Consider the following equation:
$x_1 + x_2 + \cdots + x_r = n,~~$ where $~~0\leq x_{i}\leq n, \forall i$
The number of integral solutions to the above equation = ${n+r-1 \choose r-1}$.
Consider the following result:
$\Sigma_{n=0}^{N} {n+r-1\choose r-1} = {N+r \choose r}$
The above result can be proved using induction. Is there an algebraic way of proving the above result? More importantly, is there an intuitive "combinatorial argument" that justifies the above result?
On
We have $N+r$ different doughnuts lined up in a row. How many ways can we choose $r$ of them for breakfast? We count this in two different ways.

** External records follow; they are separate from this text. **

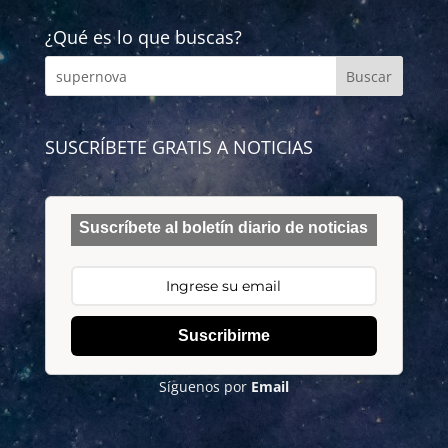
¿Qué es lo que buscas?
SUSCRÍBETE GRATIS A NOTICIAS
Suscríbete al boletín diario de noticias
Suscribirme
Síguenos por
Email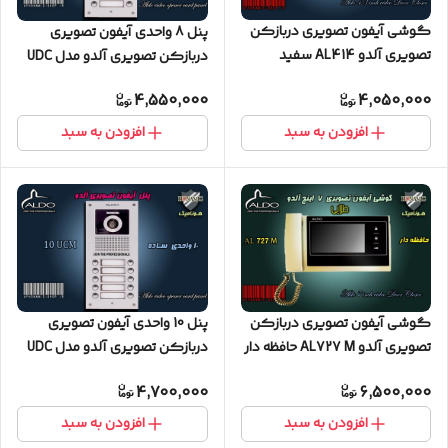
گوشی آیفون تصویری دربازکن
پنل 8 واحدی آیفون تصویری
تصویری آلدو AL414 سفید
دربازکن تصویری آلدو مدل UDC
ساده
4,550,000
4,050,000
افزودن به سبد
افزودن به سبد
گوشی آیفون تصویری دربازکن
پنل 10 واحدی آیفون تصویری
تصویری آلدو AL727 M حافظه دار
دربازکن تصویری آلدو مدل UDC
طلایی
ساده
4,700,000
6,500,000
افزودن به سبد
افزودن به سبد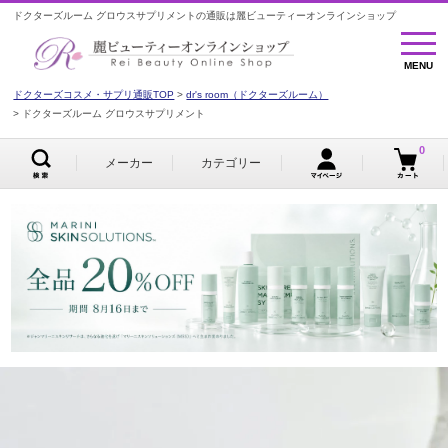
ドクターズルーム グロウスサプリメントの通販は麗ビューティーオンラインショップ
MENU
MENU
ドクターズコスメ・サプリ通販TOP
dr's room（ドクターズルーム）
ドクターズルーム グロウスサプリメント
0
メーカー
カテゴリー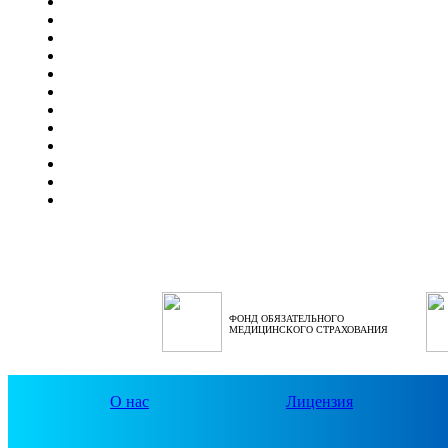
ФОНД ОБЯЗАТЕЛЬНОГО
МЕДИЦИНСКОГО СТРАХОВАНИЯ
О нас
Лицензия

The simple way gives $\binom{N+r}{r}$. We now count in a more complicated way.
Suppose that the $r$-th doughnut is the rightmost one chosen. Then there are $\binom{0+r-1}{r-1}$ ways to choose the remaining $r-1$ doughnuts.
Suppose that the $(1+r)$-th doughnut is the rightmost one chosen. Then there are $\binom{1+r-1}{r-1}$ ways to choose the remaining $r-1$ doughnuts.
Suppose that the $(2+r)$-th doughnut is the rightmost one chosen. Then there are $\binom{2+r-1}{r-1}$ ways to choose the remaining $r-1$ doughnuts.
And so on. Finally, if the $(N+r)$-th doughnut is the rightmost one chosen, there are $\binom{N+r-1}{r-1}$ to choose the remaining $r-1$ doughnuts.
Add up.
On
You asked about an algebraic proof. Consider the identity $$(1+x)^{-1} \cdot (1+x)^{-r} = (1+x)^{-r-1}$$ Expand everything by the Binomial Theorem for negative exponents: $$\sum_{i=0}^{\infty} x^i \cdot \sum_{n=0}^{\infty} \binom{r+n-1}{r-1} x^n= \sum_{N=0}^{\infty} \binom{r+N}{r} x^N$$ The coefficient of $x^N$ on the left hand side is $\sum_{n=0}^N \binom{r+n-1}{r-1}$; the coefficient on the right hand side is $\binom{r+N}{r}$.
Regarding your second question, $\binom{N+r}{r}$ is the number of outcomes of selecting $r$ integers from $\{1,2,\ldots,N+r\}$. Suppose we want to organize these outcomes by the maximum integer selected. To count the number of outcomes whose maximum integer is $n+r$, then we need to select $r-1$ other integers from $\{1,\ldots, n+r-1\}$, so there are $\binom{n+r-1}{r-1}$ such outcomes. Adding up over all possible maximums $r,r+1,\ldots,N+r$, we have $\sum_{n=0}^N \binom{n+r-1}{r-1}$.
To see the connection to your first question, see the hint by Johannes. To count all possible ways to satisfy $x_1+\cdots+x_r=n$, you can organize them by the possible ways $x_1+\cdots+x_{r-1} \le n$.